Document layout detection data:
· · · · · · ·
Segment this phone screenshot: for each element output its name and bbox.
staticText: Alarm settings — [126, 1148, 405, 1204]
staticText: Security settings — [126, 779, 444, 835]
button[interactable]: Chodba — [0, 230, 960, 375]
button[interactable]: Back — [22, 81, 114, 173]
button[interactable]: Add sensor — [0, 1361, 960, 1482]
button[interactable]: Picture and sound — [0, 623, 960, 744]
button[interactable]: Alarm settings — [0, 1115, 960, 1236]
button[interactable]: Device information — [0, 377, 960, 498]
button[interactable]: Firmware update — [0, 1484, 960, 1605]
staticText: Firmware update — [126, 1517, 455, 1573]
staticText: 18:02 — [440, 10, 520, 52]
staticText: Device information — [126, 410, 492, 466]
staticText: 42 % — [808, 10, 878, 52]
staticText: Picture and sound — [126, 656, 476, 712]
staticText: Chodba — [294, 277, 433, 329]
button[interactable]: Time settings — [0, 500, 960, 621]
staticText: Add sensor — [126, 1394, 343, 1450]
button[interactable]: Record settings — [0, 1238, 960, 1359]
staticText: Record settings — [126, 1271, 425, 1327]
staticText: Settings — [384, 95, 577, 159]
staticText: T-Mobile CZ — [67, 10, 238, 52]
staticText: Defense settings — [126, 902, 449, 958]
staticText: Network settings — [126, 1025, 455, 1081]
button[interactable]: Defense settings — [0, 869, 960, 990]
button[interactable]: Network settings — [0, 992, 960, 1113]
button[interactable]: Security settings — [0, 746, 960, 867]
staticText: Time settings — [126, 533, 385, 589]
· · · · · · ·
Your task:
Could you transcribe the records in full, exactly?

Solved exercise:
Segment this phone screenshot: for each element output its name and bbox.
staticText: Alarm settings — [126, 1148, 405, 1204]
staticText: Security settings — [126, 779, 444, 835]
button[interactable]: Chodba — [0, 230, 960, 375]
button[interactable]: Back — [22, 81, 114, 173]
button[interactable]: Add sensor — [0, 1361, 960, 1482]
button[interactable]: Picture and sound — [0, 623, 960, 744]
button[interactable]: Alarm settings — [0, 1115, 960, 1236]
button[interactable]: Device information — [0, 377, 960, 498]
button[interactable]: Firmware update — [0, 1484, 960, 1605]
staticText: Firmware update — [126, 1517, 455, 1573]
staticText: 18:02 — [440, 10, 520, 52]
staticText: Device information — [126, 410, 492, 466]
staticText: 42 % — [808, 10, 878, 52]
staticText: Picture and sound — [126, 656, 476, 712]
staticText: Chodba — [294, 277, 433, 329]
button[interactable]: Time settings — [0, 500, 960, 621]
staticText: Add sensor — [126, 1394, 343, 1450]
button[interactable]: Record settings — [0, 1238, 960, 1359]
staticText: Record settings — [126, 1271, 425, 1327]
staticText: Settings — [384, 95, 577, 159]
staticText: T-Mobile CZ — [67, 10, 238, 52]
staticText: Defense settings — [126, 902, 449, 958]
staticText: Network settings — [126, 1025, 455, 1081]
button[interactable]: Defense settings — [0, 869, 960, 990]
button[interactable]: Network settings — [0, 992, 960, 1113]
button[interactable]: Security settings — [0, 746, 960, 867]
staticText: Time settings — [126, 533, 385, 589]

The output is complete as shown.